THE DATA Block Start

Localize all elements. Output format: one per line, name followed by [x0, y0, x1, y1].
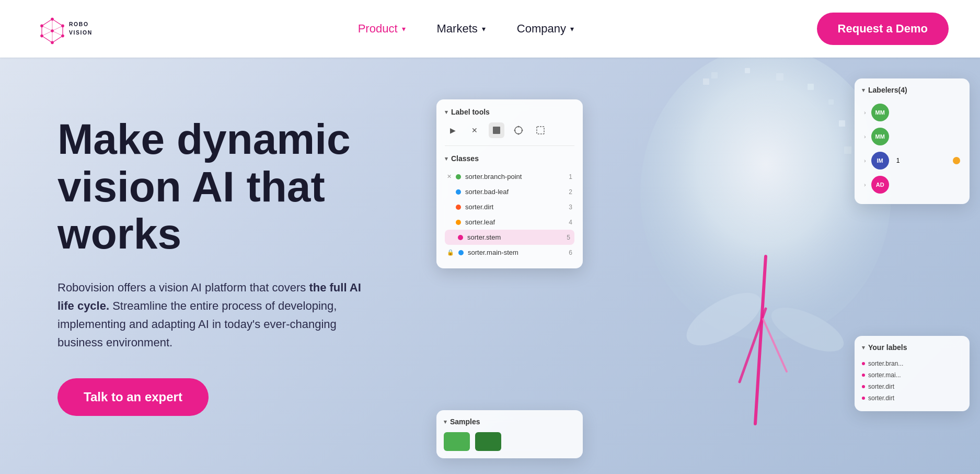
class-color-dot	[458, 250, 464, 255]
svg-text:ROBO: ROBO	[69, 21, 89, 27]
class-color-dot	[456, 220, 461, 225]
class-item[interactable]: ✕ sorter.branch-point 1	[445, 169, 574, 184]
svg-point-18	[640, 58, 891, 340]
classes-section: ▾ Classes ✕ sorter.branch-point 1 ✕ sort…	[445, 154, 574, 260]
close-tool[interactable]: ✕	[467, 122, 482, 138]
chevron-right-icon: ›	[864, 109, 866, 116]
chevron-down-icon: ▾	[482, 25, 486, 33]
sample-chip[interactable]	[444, 432, 470, 451]
class-item-selected[interactable]: ✕ sorter.stem 5	[445, 230, 574, 245]
label-dot	[862, 374, 865, 377]
class-color-dot	[456, 174, 461, 179]
label-item: sorter.dirt	[862, 381, 962, 392]
chevron-down-icon: ▾	[445, 109, 448, 116]
labelers-title: ▾ Labelers(4)	[862, 86, 962, 94]
bbox-tool[interactable]	[533, 122, 548, 138]
svg-point-13	[40, 35, 43, 38]
svg-point-37	[514, 130, 516, 131]
polygon-tool[interactable]	[511, 122, 526, 138]
svg-rect-23	[808, 84, 814, 90]
class-item[interactable]: ✕ sorter.dirt 3	[445, 199, 574, 215]
label-item: sorter.dirt	[862, 392, 962, 404]
chevron-right-icon: ›	[864, 133, 866, 140]
sample-chip[interactable]	[475, 432, 501, 451]
label-dot	[862, 362, 865, 365]
svg-rect-26	[844, 146, 851, 154]
label-tools-icons: ▶ ✕	[445, 122, 574, 146]
svg-rect-22	[776, 73, 783, 81]
label-dot	[862, 385, 865, 388]
avatar: IM	[871, 152, 889, 170]
svg-rect-21	[745, 68, 750, 73]
avatar: MM	[871, 104, 889, 121]
logo[interactable]: ROBO VISION	[31, 8, 115, 50]
svg-rect-24	[828, 99, 834, 105]
avatar: AD	[871, 176, 889, 194]
hero-title: Make dynamic vision AI that works	[57, 116, 376, 257]
chevron-down-icon: ▾	[445, 155, 448, 162]
your-labels-panel: ▾ Your labels sorter.bran... sorter.mai.…	[855, 336, 970, 411]
navbar: ROBO VISION Product ▾ Markets ▾ Company …	[0, 0, 980, 58]
your-labels-title: ▾ Your labels	[862, 343, 962, 352]
labeler-item[interactable]: › AD	[862, 173, 962, 197]
svg-point-9	[51, 18, 54, 21]
svg-point-36	[518, 133, 520, 135]
nav-item-product[interactable]: Product ▾	[358, 22, 406, 36]
sample-chips	[444, 432, 575, 451]
svg-rect-19	[703, 78, 709, 85]
chevron-right-icon: ›	[864, 182, 866, 188]
svg-line-0	[52, 19, 63, 26]
svg-point-12	[51, 41, 54, 44]
svg-rect-25	[839, 120, 845, 127]
talk-to-expert-button[interactable]: Talk to an expert	[57, 378, 209, 416]
hero-content: Make dynamic vision AI that works Robovi…	[0, 116, 376, 415]
label-item: sorter.mai...	[862, 369, 962, 381]
svg-point-15	[51, 29, 54, 32]
classes-title: ▾ Classes	[445, 154, 574, 163]
class-color-dot	[458, 235, 463, 240]
chevron-down-icon: ▾	[402, 25, 406, 33]
class-item[interactable]: 🔒 sorter.main-stem 6	[445, 245, 574, 260]
svg-point-34	[518, 126, 520, 128]
svg-point-33	[515, 127, 522, 134]
nav-item-markets[interactable]: Markets ▾	[437, 22, 486, 36]
hero-visual: ▾ Label tools ▶ ✕ ▾ Classes	[405, 58, 980, 474]
rectangle-tool[interactable]	[489, 122, 504, 138]
nav-item-company[interactable]: Company ▾	[517, 22, 574, 36]
svg-line-3	[42, 36, 52, 43]
svg-rect-20	[711, 72, 718, 78]
class-color-dot	[456, 205, 461, 210]
chevron-down-icon: ▾	[570, 25, 574, 33]
svg-rect-32	[493, 127, 500, 134]
class-color-dot	[456, 189, 461, 195]
class-item[interactable]: ✕ sorter.bad-leaf 2	[445, 184, 574, 199]
labelers-panel: ▾ Labelers(4) › MM › MM › IM 1 › AD	[855, 78, 970, 204]
samples-title: ▾ Samples	[444, 417, 575, 426]
class-item[interactable]: ✕ sorter.leaf 4	[445, 215, 574, 230]
chevron-down-icon: ▾	[444, 419, 447, 425]
notification-badge	[953, 157, 960, 164]
request-demo-button[interactable]: Request a Demo	[817, 13, 949, 45]
hero-section: Make dynamic vision AI that works Robovi…	[0, 58, 980, 474]
svg-text:VISION: VISION	[69, 30, 93, 36]
svg-point-11	[61, 35, 64, 38]
svg-line-5	[42, 19, 52, 26]
chevron-down-icon: ▾	[862, 87, 865, 94]
nav-links: Product ▾ Markets ▾ Company ▾	[358, 22, 574, 36]
svg-point-10	[61, 25, 64, 28]
pointer-tool[interactable]: ▶	[445, 122, 460, 138]
label-item: sorter.bran...	[862, 358, 962, 369]
labeler-item[interactable]: › MM	[862, 125, 962, 149]
svg-line-2	[52, 36, 63, 43]
avatar: MM	[871, 128, 889, 145]
hero-description: Robovision offers a vision AI platform t…	[57, 278, 376, 352]
samples-panel: ▾ Samples	[436, 410, 583, 458]
svg-rect-38	[537, 127, 544, 134]
chevron-down-icon: ▾	[862, 344, 865, 351]
label-tools-panel: ▾ Label tools ▶ ✕ ▾ Classes	[436, 99, 583, 268]
labeler-item[interactable]: › MM	[862, 100, 962, 125]
label-tools-title: ▾ Label tools	[445, 108, 574, 116]
labeler-item[interactable]: › IM 1	[862, 149, 962, 173]
svg-point-14	[40, 25, 43, 28]
label-dot	[862, 397, 865, 400]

THE DATA Block End

WHAT YOU HAVE TO DO:
In the copy, omit the pictures and reproduce every entry exactly.

WORKED SOLUTION:
Localize all elements. Output format: one per line, name followed by [x0, y0, x1, y1].
class-color-dot	[458, 250, 464, 255]
svg-text:ROBO: ROBO	[69, 21, 89, 27]
class-color-dot	[456, 220, 461, 225]
class-item[interactable]: ✕ sorter.branch-point 1	[445, 169, 574, 184]
svg-point-18	[640, 58, 891, 340]
classes-section: ▾ Classes ✕ sorter.branch-point 1 ✕ sort…	[445, 154, 574, 260]
close-tool[interactable]: ✕	[467, 122, 482, 138]
chevron-right-icon: ›	[864, 109, 866, 116]
chevron-down-icon: ▾	[482, 25, 486, 33]
sample-chip[interactable]	[444, 432, 470, 451]
class-item-selected[interactable]: ✕ sorter.stem 5	[445, 230, 574, 245]
label-dot	[862, 374, 865, 377]
class-color-dot	[456, 174, 461, 179]
label-item: sorter.dirt	[862, 381, 962, 392]
chevron-down-icon: ▾	[445, 109, 448, 116]
labelers-title: ▾ Labelers(4)	[862, 86, 962, 94]
bbox-tool[interactable]	[533, 122, 548, 138]
svg-point-13	[40, 35, 43, 38]
svg-point-37	[514, 130, 516, 131]
polygon-tool[interactable]	[511, 122, 526, 138]
svg-rect-23	[808, 84, 814, 90]
class-item[interactable]: ✕ sorter.dirt 3	[445, 199, 574, 215]
label-item: sorter.dirt	[862, 392, 962, 404]
chevron-right-icon: ›	[864, 133, 866, 140]
sample-chip[interactable]	[475, 432, 501, 451]
label-dot	[862, 362, 865, 365]
svg-rect-26	[844, 146, 851, 154]
label-tools-icons: ▶ ✕	[445, 122, 574, 146]
svg-rect-22	[776, 73, 783, 81]
label-dot	[862, 385, 865, 388]
avatar: IM	[871, 152, 889, 170]
svg-rect-21	[745, 68, 750, 73]
avatar: MM	[871, 104, 889, 121]
logo[interactable]: ROBO VISION	[31, 8, 115, 50]
svg-rect-24	[828, 99, 834, 105]
avatar: AD	[871, 176, 889, 194]
hero-title: Make dynamic vision AI that works	[57, 116, 376, 257]
chevron-down-icon: ▾	[445, 155, 448, 162]
your-labels-panel: ▾ Your labels sorter.bran... sorter.mai.…	[855, 336, 970, 411]
navbar: ROBO VISION Product ▾ Markets ▾ Company …	[0, 0, 980, 58]
your-labels-title: ▾ Your labels	[862, 343, 962, 352]
labeler-item[interactable]: › AD	[862, 173, 962, 197]
svg-point-9	[51, 18, 54, 21]
svg-point-36	[518, 133, 520, 135]
nav-item-product[interactable]: Product ▾	[358, 22, 406, 36]
sample-chips	[444, 432, 575, 451]
svg-rect-19	[703, 78, 709, 85]
chevron-right-icon: ›	[864, 182, 866, 188]
svg-line-0	[52, 19, 63, 26]
svg-point-12	[51, 41, 54, 44]
svg-rect-25	[839, 120, 845, 127]
talk-to-expert-button[interactable]: Talk to an expert	[57, 378, 209, 416]
hero-content: Make dynamic vision AI that works Robovi…	[0, 116, 376, 415]
label-item: sorter.mai...	[862, 369, 962, 381]
svg-point-15	[51, 29, 54, 32]
classes-title: ▾ Classes	[445, 154, 574, 163]
class-color-dot	[458, 235, 463, 240]
chevron-down-icon: ▾	[402, 25, 406, 33]
class-item[interactable]: 🔒 sorter.main-stem 6	[445, 245, 574, 260]
svg-point-34	[518, 126, 520, 128]
svg-point-33	[515, 127, 522, 134]
nav-item-markets[interactable]: Markets ▾	[437, 22, 486, 36]
hero-visual: ▾ Label tools ▶ ✕ ▾ Classes	[405, 58, 980, 474]
rectangle-tool[interactable]	[489, 122, 504, 138]
nav-item-company[interactable]: Company ▾	[517, 22, 574, 36]
svg-line-3	[42, 36, 52, 43]
svg-rect-20	[711, 72, 718, 78]
class-color-dot	[456, 205, 461, 210]
chevron-down-icon: ▾	[570, 25, 574, 33]
svg-rect-32	[493, 127, 500, 134]
class-color-dot	[456, 189, 461, 195]
class-item[interactable]: ✕ sorter.bad-leaf 2	[445, 184, 574, 199]
labelers-panel: ▾ Labelers(4) › MM › MM › IM 1 › AD	[855, 78, 970, 204]
samples-title: ▾ Samples	[444, 417, 575, 426]
class-item[interactable]: ✕ sorter.leaf 4	[445, 215, 574, 230]
chevron-down-icon: ▾	[444, 419, 447, 425]
notification-badge	[953, 157, 960, 164]
request-demo-button[interactable]: Request a Demo	[817, 13, 949, 45]
hero-section: Make dynamic vision AI that works Robovi…	[0, 58, 980, 474]
svg-text:VISION: VISION	[69, 30, 93, 36]
svg-point-11	[61, 35, 64, 38]
svg-line-5	[42, 19, 52, 26]
chevron-down-icon: ▾	[862, 87, 865, 94]
nav-links: Product ▾ Markets ▾ Company ▾	[358, 22, 574, 36]
svg-point-10	[61, 25, 64, 28]
pointer-tool[interactable]: ▶	[445, 122, 460, 138]
label-item: sorter.bran...	[862, 358, 962, 369]
labeler-item[interactable]: › MM	[862, 125, 962, 149]
svg-line-2	[52, 36, 63, 43]
avatar: MM	[871, 128, 889, 145]
hero-description: Robovision offers a vision AI platform t…	[57, 278, 376, 352]
samples-panel: ▾ Samples	[436, 410, 583, 458]
svg-rect-38	[537, 127, 544, 134]
chevron-down-icon: ▾	[862, 344, 865, 351]
label-tools-panel: ▾ Label tools ▶ ✕ ▾ Classes	[436, 99, 583, 268]
labeler-item[interactable]: › MM	[862, 100, 962, 125]
label-tools-title: ▾ Label tools	[445, 108, 574, 116]
labeler-item[interactable]: › IM 1	[862, 149, 962, 173]
svg-point-14	[40, 25, 43, 28]
label-dot	[862, 397, 865, 400]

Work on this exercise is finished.